The woman in this story is racist towards coloured people and she acts as if she is doing nothing wrong. She actually thinks she is doing some incredibly nice when she calls a black person Mister. Oh, wait till I tell Burton I called him Mister! (270), she tells the host. The thing that LeGuin would not like about this story is that the woman is being inhumane by not considering coloured people equal. Unlike some of the other stories, the main character in this story does not get any type of punishment for her wrongdoings (being racially prejudice), and because of this, the message in this story is not effectively revealed.
The Door in the Wall by Herbert George Wells also contains aspects that would not be to LeGuin s liking, but the things she would like about it overcome these. Wallace, the main character in this story, is the hardworking, over-thirty American male (326). His profit-mindedness causes him to repress his imagination. Wallace sees a door several times in the story, which he believes opens to a fantasy world. Because of his work ethic, he decides that his entering the door would not be right because it is completely unrelated to his career. At the end of the story, Wallace is found on the other side of the door dead.
Wallace s character would be disliked by LeGuin, however, she would like the story because it proves her theory that the rejection of fiction comes with severe negative consequences. This story conveys the message that even putting off or repressing one s imagination temporarily can be a poor choice because no one knows when life will end. In The Lottery by Shirley Jackson, the end of one s life can be determined simply by a random drawing. Every year the town has a traditional event where one person is selected at random to be killed by being hit with rocks, which are thrown by the rest of the townspeople.
This is the story that Ursula LeGuin would hate the most due to the repulsively inhumane characters. LeGuin believes in a mature, humane, trusting approach to the truth. The characters in The Lottery do nothing near this. No one in the town even knows how the tradition came about; they just ignorantly follow it. Old Man Warner says angrily, There s always been a lottery (256). This shows that the only reason everyone participates in the event is because it has always been around. They are simply following the footsteps of those before them.

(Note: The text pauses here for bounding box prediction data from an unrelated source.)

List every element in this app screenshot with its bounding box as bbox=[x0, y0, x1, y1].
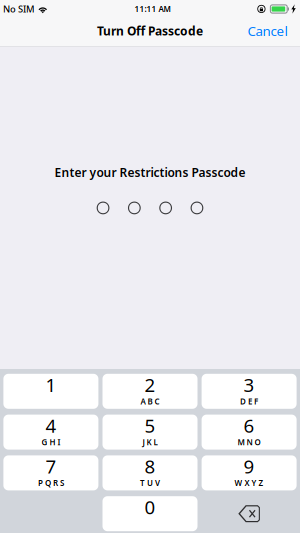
staticText: 7 bbox=[45, 454, 56, 479]
staticText: 9 bbox=[244, 454, 255, 479]
staticText: G H I bbox=[41, 437, 60, 448]
button[interactable]: 3 bbox=[202, 374, 297, 409]
staticText: 3 bbox=[244, 372, 255, 397]
staticText: 4 bbox=[45, 413, 56, 438]
button[interactable]: Delete bbox=[202, 496, 297, 531]
staticText: 0 bbox=[144, 495, 156, 520]
button[interactable]: 4 bbox=[3, 415, 98, 450]
button[interactable]: 0 bbox=[102, 496, 198, 531]
button[interactable]: 9 bbox=[202, 455, 297, 490]
staticText: 11:11 AM bbox=[134, 4, 170, 14]
button[interactable]: 6 bbox=[202, 415, 297, 450]
staticText: W X Y Z bbox=[235, 478, 264, 488]
staticText: Cancel bbox=[248, 22, 288, 40]
staticText: A B C bbox=[140, 396, 160, 407]
staticText: 1 bbox=[45, 372, 56, 397]
button[interactable]: Cancel bbox=[238, 18, 300, 46]
staticText: T U V bbox=[140, 478, 160, 488]
button[interactable]: 7 bbox=[3, 455, 98, 490]
staticText: D E F bbox=[240, 396, 258, 407]
button[interactable]: 1 bbox=[3, 374, 98, 409]
staticText: 6 bbox=[244, 413, 255, 438]
staticText: P Q R S bbox=[38, 478, 64, 488]
staticText: 8 bbox=[144, 454, 156, 479]
button[interactable]: 5 bbox=[102, 415, 198, 450]
staticText: No SIM bbox=[3, 3, 35, 15]
staticText: Enter your Restrictions Passcode bbox=[54, 164, 246, 180]
staticText: 5 bbox=[144, 413, 156, 438]
staticText: 2 bbox=[144, 372, 156, 397]
staticText: M N O bbox=[238, 437, 261, 448]
staticText: J K L bbox=[142, 437, 158, 448]
button[interactable]: 2 bbox=[102, 374, 198, 409]
staticText: Turn Off Passcode bbox=[97, 23, 203, 39]
button[interactable]: 8 bbox=[102, 455, 198, 490]
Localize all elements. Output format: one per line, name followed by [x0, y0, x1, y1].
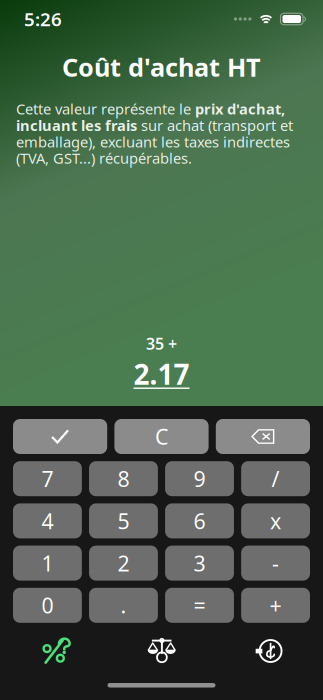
staticText: -: [272, 549, 279, 577]
staticText: x: [270, 507, 281, 535]
staticText: 35 +: [146, 333, 177, 354]
button[interactable]: Comparer: [108, 624, 215, 678]
staticText: 6: [194, 507, 206, 535]
button[interactable]: Effacer: [216, 419, 310, 454]
staticText: 2: [118, 549, 130, 577]
button[interactable]: Aide pourcentage: [0, 624, 108, 678]
staticText: 2.17: [134, 355, 190, 392]
button[interactable]: -: [241, 546, 310, 581]
button[interactable]: 1: [13, 546, 82, 581]
button[interactable]: 5: [89, 503, 158, 538]
button[interactable]: .: [89, 588, 158, 623]
button[interactable]: 7: [13, 461, 82, 496]
button[interactable]: 0: [13, 588, 82, 623]
button[interactable]: 4: [13, 503, 82, 538]
button[interactable]: Devise: [215, 624, 323, 678]
staticText: Cette valeur représente le prix d'achat,…: [16, 99, 293, 168]
staticText: /: [272, 464, 280, 493]
button[interactable]: 9: [165, 461, 234, 496]
staticText: C: [155, 422, 168, 451]
button[interactable]: x: [241, 503, 310, 538]
staticText: 0: [41, 591, 53, 619]
staticText: 8: [118, 464, 130, 493]
button[interactable]: 6: [165, 503, 234, 538]
staticText: 4: [41, 507, 53, 535]
button[interactable]: /: [241, 461, 310, 496]
button[interactable]: Valider: [13, 419, 107, 454]
staticText: 1: [41, 549, 53, 577]
staticText: 9: [194, 464, 206, 493]
staticText: 7: [41, 464, 53, 493]
button[interactable]: C: [114, 419, 209, 454]
button[interactable]: 8: [89, 461, 158, 496]
staticText: +: [270, 591, 282, 619]
staticText: =: [194, 591, 206, 619]
button[interactable]: 3: [165, 546, 234, 581]
staticText: 5:26: [24, 7, 62, 31]
button[interactable]: 2: [89, 546, 158, 581]
button[interactable]: =: [165, 588, 234, 623]
staticText: .: [120, 591, 126, 619]
button[interactable]: +: [241, 588, 310, 623]
staticText: Coût d'achat HT: [62, 50, 261, 84]
staticText: 3: [194, 549, 206, 577]
staticText: 5: [118, 507, 130, 535]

Children learn from examples set from their elders, and this is made known in the story by the following quote: The children had stones already, and someone gave little Dave Hutchinson a few pebbles. (258) The story ends without punishing the inhumane characters and this makes it difficult for the reader to obtain the message that Shirley Jackson is sending out. There is no misunderstanding in the message that Stephen Vincent Benet wanted to depict when he wrote By the waters of Babylon. In the first part of young John s journey, he, as well as the reader, think that the victims of the Great Burning were Gods.
In this frame of mind, the reader wonders what could have happened to cause this annihilation. Later on in the journey, when it is realized that the Gods were in fact human beings, the reader is struck with the alarming thought of this same situation happening to our society. The reader is assured that the Gods were actually humans when John, son of John says I knew then that they had been men, neither gods nor demons. (249) LeGuin would have a significant amount of appreciation for this story. It gives the reader a shocking warning of what our current society will come to if we do not smarten up.
Benet is teaching the reader that unless all humans act civilized, that is, aiming for a mature, humane, trusting approach to the truth, then the outcome will be total destruction. The stern impact of this story gets the reader thinking about having a more humane attitude towards life. After deep analysis of all the short stories read, it can be concluded that Ursula LeGuin would prefer Stephen Vincent Benet s By the waters of Babylon above all others. This story has shown that Benet s views towards life are very similar to those of LeGuin, and because of this LeGuin would greatly appreciate this story.